KANSAS CITY, Mo. — There are some jobs where days off aren't really an option, even when temperatures get dangerously low.
The Visiting Nurse Association of Kansas Cityserves about 350 patients on its home health side and about 80 patients on the hospice side. It's home health covers 17 counties in both Missouri and Kansas. Hospice covers about 12 counties.
When dangerous weather hits the region, VNA activates its emergency plan.
"We roll directly into starting to triage and stratisfy our patients in terms of their complexity of needs and their complexity of care involved with those needs of the patient," VNA Home Health & Hospice CEO and President, Brad Evans said. "So if I have a nurse that has six patients on their schedule on a Tuesday when we got all the snow, she’s going to, number one look at every one of those patients and determine who absolutely needs to be seen today, who needs care first."
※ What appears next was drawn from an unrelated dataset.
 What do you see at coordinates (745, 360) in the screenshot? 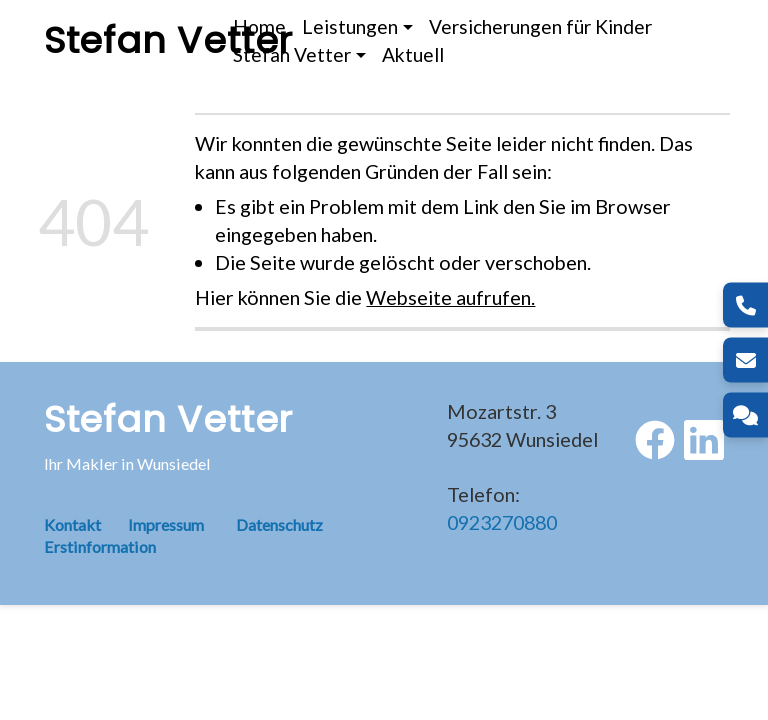 I see `[E-Mail]` at bounding box center [745, 360].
Depending on the patient, VNA will determine whether the patient will need to be seen that day, or the following.
"So she’s going to make a decision on if she can get to that patient, when she can get to that patient , how she can reach that patient and then the other patients will be seen in some order or fashion, either later that day or we’ll move those visits to the following day when the weather conditions might be a little bit better," Evans said. "But there’s very seldom a time when we are able to completely shut down from the weather."
Evans says when it comes to home health, and even hospice patients, they're downstream from the standard level of care.
"Most of our patients in both service lines typically come from hospital settings into our environment. So our work is so critical when there’s good weather but when it comes to the weather being bad it, it affects multiple things," Evans said. "We’re downstream providers but the care we provide is a two way street and it impacts that upstream flow in the healthcare setting."
Evans said this is the first time in his eight years with VNA that they've had to navigate snow and extreme temperatures.
"We activated our emergency plan four times in the last two weeks because we wanted to make sure we were doing right by our patients, but right and safely by our staff," Evan said. "All of our patients have been seen. We haven’t seen an uptick in readmission (patients heading back to the hospital) in our patients because we’ve acted and we’ve acted quickly. We have an incredible clinical management team."
Evans says the emergency plan is activated and staff is prepared fairly early on, much sooner than a potential storm is about to occur.
"We make the decision quickly and we communicate that decision to the entire organization that we are activating that emergency plan and so that’s step one," Evans said. "Step two is the clinical managers communicate with everyone on their team."
VNA has level one, level two and level 3 patients in the rural urban and suburban communities.
"Level one is our most complex," Evan said. "The clinical managers talk to their entire team, nurses and therapists and determine how many level one patients they have for the next couple of days and then make a decision on who needs to be seen and then which patients can be moved to a day later or week, so that's step two."
Step three is safety.
"We communicate to our folks all the necessary precautions that we know they’re going to take, but it’s that paternal and maternal instinct in the leadership team that we communicate," Evans said. "We do not expect them to be the first ones out the door when there is 8 inches of snow. Give the road crews time to clear the streets and make sure they can safely reach those homes for those patients that need our care."
They have about 100 field staff from nurses to therapists, social workers, aides and therapy assistants that cover all their patients.